Discographie soudaine :
    Alors qu'il n'a longtemps rien existé (hors une bande pirate de Garrido de la fin des années 90 échangée entre forcenés), voici qu'entre mi-2017 et début 2018 ont paru trois intégrales de cet opéra !  Effet « compositrice », nouvelle édition enfin lisible, prise de conscience en cascade de l'importance de cette œuvre ?  Je ne sais, mais l'abondance est là !
    La version parue chez Bongiovanni (Ensemble Romabarocca dirigé par Lorenzo Tozzi, capté à l'Oratorio del Gonfalone, à Rome) a les caractéristiques habituelles du label : ce n'est pas mal, mais enfin, ça ne joue pas très juste et la captation paraît vraiment sèche et pauvre, comme dans un placard (la réverbération ne diminuant pas vraiment l'impression). Par ailleurs l'édition ressemble assez à ce qu'on faisant dans ce répertoire dans les années 80, pas beaucoup d'invention instrumentale, très peu de musiciens, un peu gris. C'est un bon point de départ quand on n'a rien d'autre.

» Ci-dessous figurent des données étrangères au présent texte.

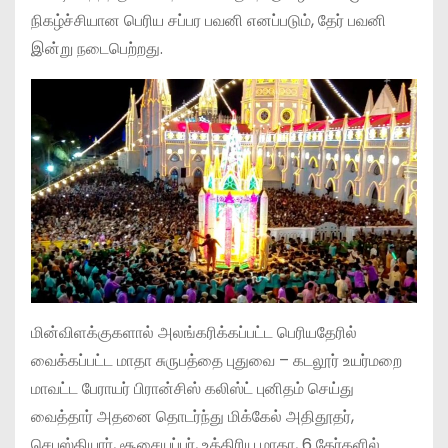
நிகழ்ச்சியான பெரிய சப்பர பவனி எனப்படும், தேர் பவனி
இன்று நடைபெற்றது.
மின்விளக்குகளால் அலங்கரிக்கப்பட்ட பெரியதேரில்
வைக்கப்பட்ட மாதா சுருபத்தை புதுவை – கடலூர் உயர்மறை
மாவட்ட பேராயர் பிரான்சிஸ் கலிஸ்ட் புனிதம் செய்து
வைத்தார் அதனை தொடர்ந்து மிக்கேல் அதிதூதர்,
செபஸ்தியார், சூசையப்பர், உத்திரிய மாதா, 6 தேர்களில்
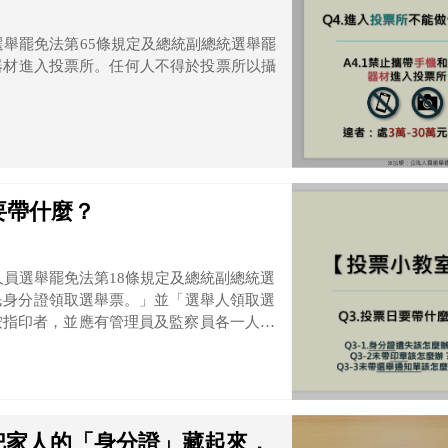
器材進入投票所。任何人不得於投票所以攝
要帶什麼？
人員選舉罷免法第18條規定及總統副總統選
民身分證領取選舉票。」並「選舉人領取選
按指印者，並應有管理員及監察員各一人蓋
把家人的「身分證」藏起來，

    Celle de Deutsche Harmonia Mundi, également captée sur le vif, mais lors d'une tournée (passée notamment par le Salon d'Hercule à Versailles en janvier 2017) est beaucoup plus prestigieuse, par Paul van Nevel et son ensemble Huelgas. Le point de vue, inverse de Sartori, est celui d'une instrumentation riche, d'un « rétablissement » de parties intermédiaires supposément manquantes. Néanmoins, on entend assez nettement la moindre habitude du baroque chez cet ensemble inapprochable en musique ancienne : une recherche de continuité dans l'accompagnement, de fondu orchestral, augmenté d'un moindre rebond des récitatifs, éloigne un peu du projet de déclamation brute des premiers opéras – de fait, Francesca Caccini écrit dans des tessitures très resserrées, au besoin ornementées, mais toujours dans la mesure qui permet la parfaite intelligibilité. Néanmoins très beau, la réelle réserve provient en réalité des accents germains (néerlandais ?) assez évidents et envahissants, qui sont un peu frustrants dans du répertoire de déclamation pure et sur un si beau livret.